▶ _EXERCISE AIM_
Working from the records below, return word for word the line that contains "TIS is available in three different leve" and each line after it, ending with the last. Skip all pictures.

RECORDS below:

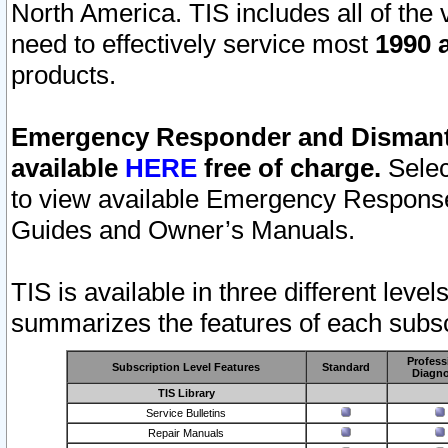
North America. TIS includes all of the v
need to effectively service most
1990 a
products.
Emergency Responder and Dismantl
available
HERE
free of charge.
Selec
to view available Emergency Respons
Guides and Owner’s Manuals.
TIS is available in three different leve
summarizes the features of each subscr
Profess
Subscription Level Features
Standard
Diagno
TIS Library
Service Bulletins
Repair Manuals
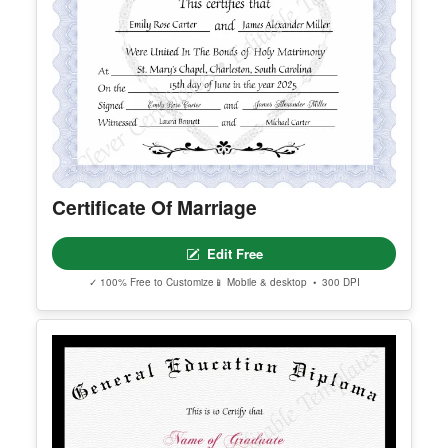
Certificate Of Marriage
Edit Free
✓ 100% Free to Customize
📱 Mobile & desktop • 300 DPI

End of RECORDS.

▶ _SOLUTION FOR THIS TASK_
TIS is available in three different leve
summarizes the features of each subscr
Profess
Subscription Level Features
Standard
Diagno
TIS Library
Service Bulletins
Repair Manuals
Certificate Of Marriage
Edit Free
✓ 100% Free to Customize
📱 Mobile & desktop • 300 DPI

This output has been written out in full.